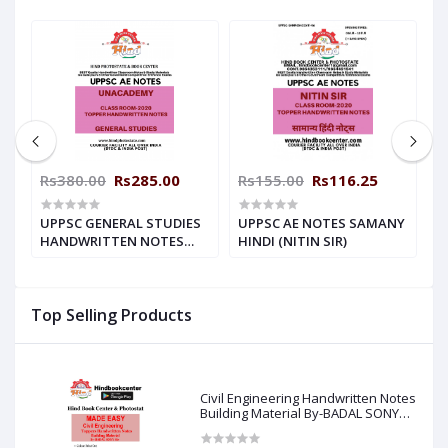
00
Rs380.00
Rs285.00
Rs155.00
Rs116.25
R
G
UPPSC GENERAL STUDIES
UPPSC AE NOTES SAMANY
U
ES
HANDWRITTEN NOTES
HINDI (NITIN SIR)
H
UNACADEMY
S
Top Selling Products
Civil Engineering Handwritten Notes
Building Material By-BADAL SONY
Sir ( Made Easy )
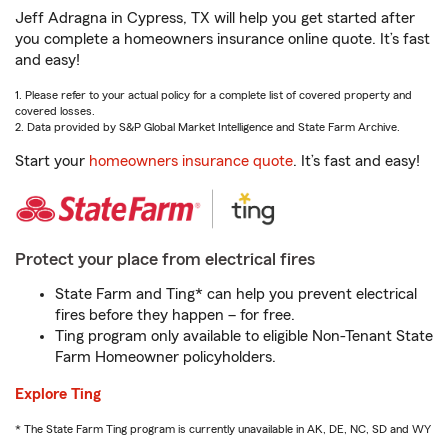
Jeff Adragna in Cypress, TX will help you get started after
you complete a homeowners insurance online quote. It’s fast
and easy!
1. Please refer to your actual policy for a complete list of covered property and
covered losses.
2. Data provided by S&P Global Market Intelligence and State Farm Archive.
Start your
homeowners insurance quote
. It’s fast and easy!
Protect your place from electrical fires
State Farm and Ting* can help you prevent electrical
fires before they happen – for free.
Ting program only available to eligible Non-Tenant State
Farm Homeowner policyholders.
Explore Ting
* The State Farm Ting program is currently unavailable in AK, DE, NC, SD and WY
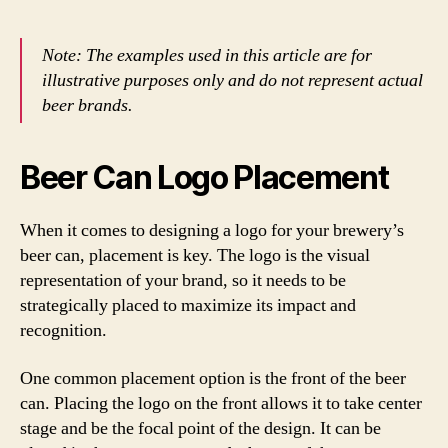
Note: The examples used in this article are for
illustrative purposes only and do not represent actual
beer brands.
Beer Can Logo Placement
When it comes to designing a logo for your brewery’s
beer can, placement is key. The logo is the visual
representation of your brand, so it needs to be
strategically placed to maximize its impact and
recognition.
One common placement option is the front of the beer
can. Placing the logo on the front allows it to take center
stage and be the focal point of the design. It can be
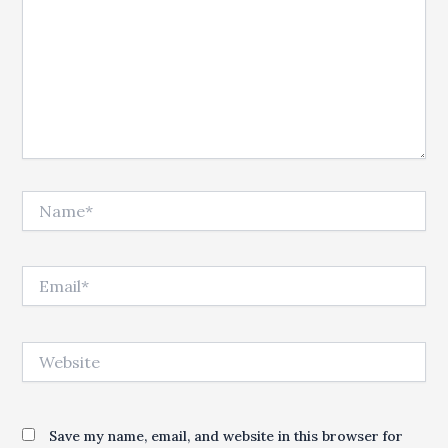
Name*
Email*
Website
Save my name, email, and website in this browser for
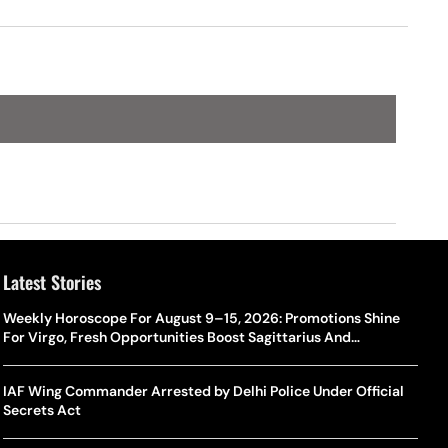
Latest Stories
Weekly Horoscope For August 9–15, 2026: Promotions Shine
For Virgo, Fresh Opportunities Boost Sagittarius And
Capricorn
IAF Wing Commander Arrested by Delhi Police Under Official
Secrets Act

* _Work to be completed_
Omitting all pictures, copy the preceding entries without any alteration.

* _Your solution_
00
Rs380.00
Rs285.00
Rs155.00
Rs116.25
R
G
UPPSC GENERAL STUDIES
UPPSC AE NOTES SAMANY
U
ES
HANDWRITTEN NOTES
HINDI (NITIN SIR)
H
UNACADEMY
S
Top Selling Products
Civil Engineering Handwritten Notes
Building Material By-BADAL SONY
Sir ( Made Easy )
Jeff Adragna in Cypress, TX will help you get started after
you complete a homeowners insurance online quote. It’s fast
and easy!
1. Please refer to your actual policy for a complete list of covered property and
covered losses.
2. Data provided by S&P Global Market Intelligence and State Farm Archive.
Start your
homeowners insurance quote
. It’s fast and easy!
Protect your place from electrical fires
State Farm and Ting* can help you prevent electrical
fires before they happen – for free.
Ting program only available to eligible Non-Tenant State
Farm Homeowner policyholders.
Explore Ting
* The State Farm Ting program is currently unavailable in AK, DE, NC, SD and WY
Note: The examples used in this article are for
illustrative purposes only and do not represent actual
beer brands.
Beer Can Logo Placement
When it comes to designing a logo for your brewery’s
beer can, placement is key. The logo is the visual
representation of your brand, so it needs to be
strategically placed to maximize its impact and
recognition.
One common placement option is the front of the beer
can. Placing the logo on the front allows it to take center
stage and be the focal point of the design. It can be
Name*
Email*
Website
Save my name, email, and website in this browser for
Latest Stories
Weekly Horoscope For August 9–15, 2026: Promotions Shine
For Virgo, Fresh Opportunities Boost Sagittarius And
Capricorn
IAF Wing Commander Arrested by Delhi Police Under Official
Secrets Act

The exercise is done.